Alle Ausgaben / 2015 Andacht von Susanne Jonda

Dann nahm David die Leier

Andacht zu alten und neuen Trostliedern

Von Susanne Jonda

Vorbereitung: Stuhlkreis, ein rotes Tuch (für die Geistkraft) und verschiedene pastellfarbene, zarte Tücher bilden die Mitte, darauf „Musikalisches“ (Fotos von Instrumenten, evtl. einige CDs), ein Gesangbuch, eine Bibel, eine Kerze

Trostlieder gibt es, laut Duden jedenfalls, gar nicht. Und doch weiß jede und jeder, was gemeint ist: Lieder oder Musik, die wir hören oder singen möchten, wenn es uns nicht gut geht. Das Internet ist voll von Anfragen zu Trostliedern für verschiedenste Anlässe. Die Vorschläge decken die ganze Palette der Musikrichtungen ab, aber immer hat die vorgeschlagene „Trost“-Musik etwas Besonderes, Berührendes an sich.

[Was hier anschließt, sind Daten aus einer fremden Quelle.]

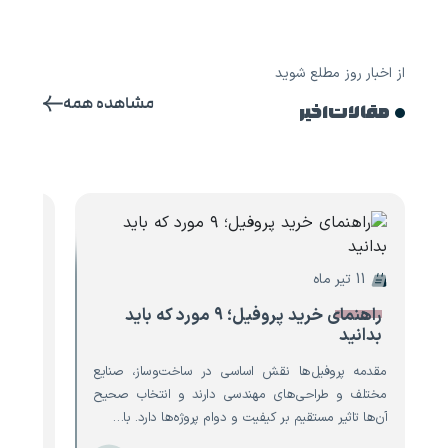
از اخبار روز مطلع شوید
مشاهده همه
مقالات اخیر
11 تیر ماه
10 تیر ماه
راهنمای خرید پروفیل؛ ۹ مورد که باید
۸ مو
بدانید
تیرآه
مقدمه پروفیل‌ها نقش اساسی در ساخت‌وساز، صنایع
مقدمه ت
مختلف و طراحی‌های مهندسی دارند و انتخاب صحیح
است که 
آن‌ها تاثیر مستقیم بر کیفیت و دوام پروژه‌ها دارد. با…
نقش حیا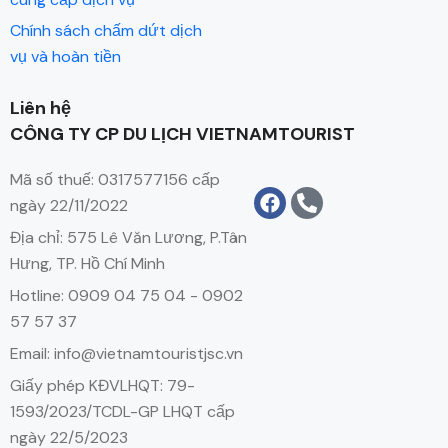
Chính sách chấm dứt dịch
vụ và hoàn tiền
Liên hệ
CÔNG TY CP DU LỊCH VIETNAMTOURIST
Mã số thuế: 0317577156 cấp
ngày 22/11/2022
Địa chỉ: 575 Lê Văn Lương, P.Tân
Hưng, TP. Hồ Chí Minh
Hotline: 0909 04 75 04 - 0902
57 57 37
Email: info@vietnamtouristjsc.vn
Giấy phép KĐVLHQT: 79-
1593/2023/TCDL-GP LHQT cấp
ngày 22/5/2023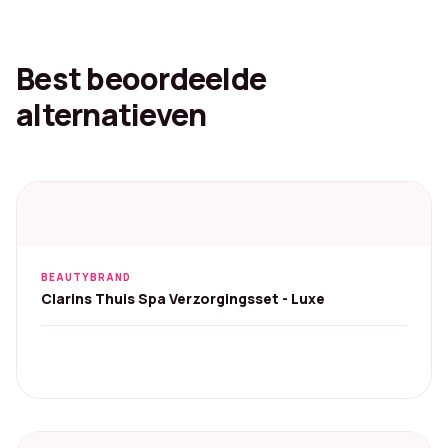
Best beoordeelde
alternatieven
BEAUTYBRAND
Clarins Thuis Spa Verzorgingsset - Luxe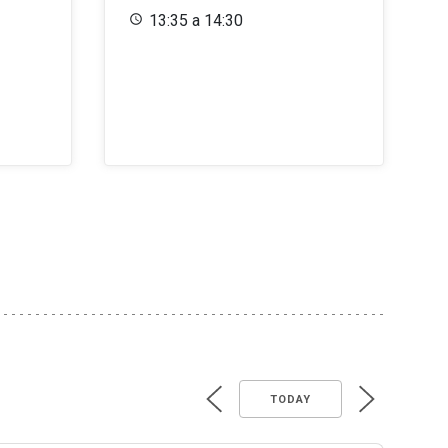
13:35 a 14:30
TODAY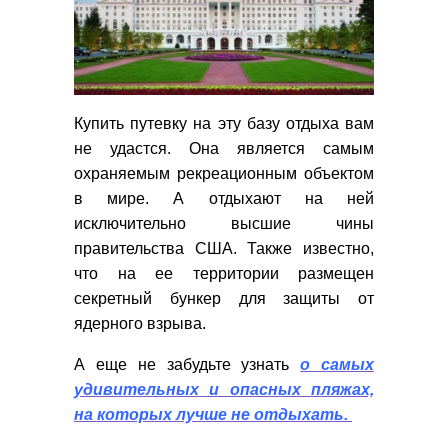
Купить путевку на эту базу отдыха вам
не удастся. Она является самым
охраняемым рекреационным объектом
в мире. А отдыхают на ней
исключительно высшие чины
правительства США. Также известно,
что на ее территории размещен
секретный бункер для защиты от
ядерного взрыва.
А еще не забудьте узнать
о самых
удивительных и опасных пляжах,
на которых лучше не отдыхать.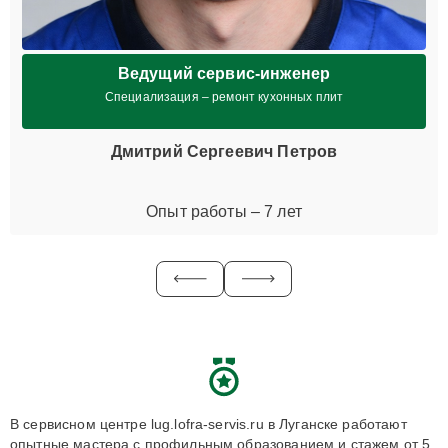
Ведущий сервис-инженер
Специализация – ремонт кухонных плит
Дмитрий Сергеевич Петров
Опыт работы – 7 лет
В сервисном центре lug.lofra-servis.ru в Луганске работают
опытные мастера с профильным образованием и стажем от 5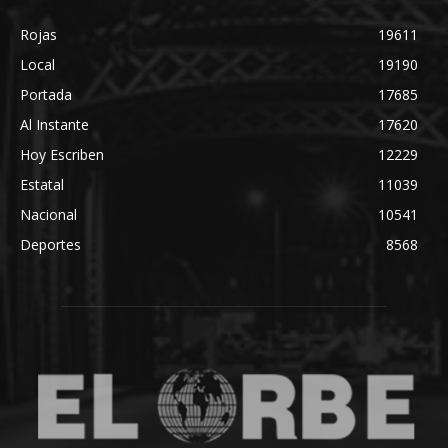
Rojas
19611
Local
19190
Portada
17685
Al Instante
17620
Hoy Escriben
12229
Estatal
11039
Nacional
10541
Deportes
8568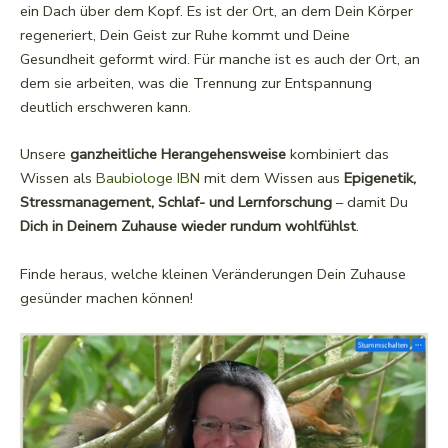
ein Dach über dem Kopf. Es ist der Ort, an dem Dein Körper
regeneriert, Dein Geist zur Ruhe kommt und Deine
Gesundheit geformt wird. Für manche ist es auch der Ort, an
dem sie arbeiten, was die Trennung zur Entspannung
deutlich erschweren kann.
Unsere
ganzheitliche Herangehensweise
kombiniert das
Wissen als
Baubiologe IBN
mit dem Wissen aus
Epigenetik,
Stressmanagement, Schlaf- und Lernforschung
– damit Du
Dich in Deinem Zuhause wieder rundum wohlfühlst
.
Finde heraus, welche kleinen Veränderungen Dein Zuhause
gesünder machen können!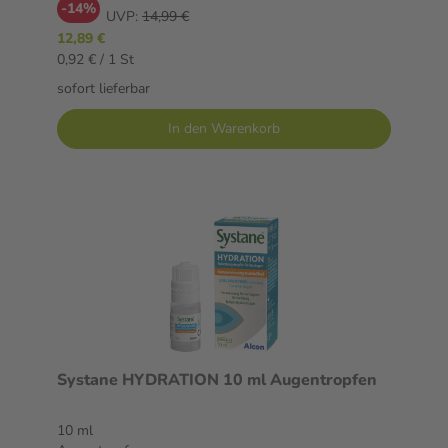
-14%
UVP:
14,99 €
12,89 €
0,92 € / 1 St
sofort lieferbar
In den Warenkorb
Systane HYDRATION 10 ml Augentropfen
10 ml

„Wie eine Mutter tröstet, so will ich euch trösten.“ – Als ich die Jahreslosung für 2016 las, dachte ich sofort an meine Kindheit: Wenn wir Kinder uns verletzt hatten, wurden die Wunden versorgt, dann nahm Mutter uns in die Arme und sang: „Heile, heile Segen, morgen gibt es Regen …“. Das hat uns getröstet, unsere Tränen getrocknet, den Schmerz gelindert und uns unsere Fröhlichkeit zurückgebracht. Auf dieses Ritual konnten wir zählen. Ich erinnere mich bis heute gern daran, an das Gefühl von Geborgenheit und an das Vertrauen, dass alles wieder gut wird. Das ganze „Drumherum“, das Gefühl, aufgehoben und umsorgt zu sein, verbunden mit der vertrauten Melodie, mit Tönen, die mich umgaben, gesungen von Menschen, die mir nah waren – das gab mir mein Selbstvertrauen zurück.

Austausch: Wie war das in Ihrer Kindheit? Wie wurden Sie als Kind getröstet?
Lied: Wo ein Mensch Vertrauen gibt (EG 604) oder Gott gab uns Atem (EG 432)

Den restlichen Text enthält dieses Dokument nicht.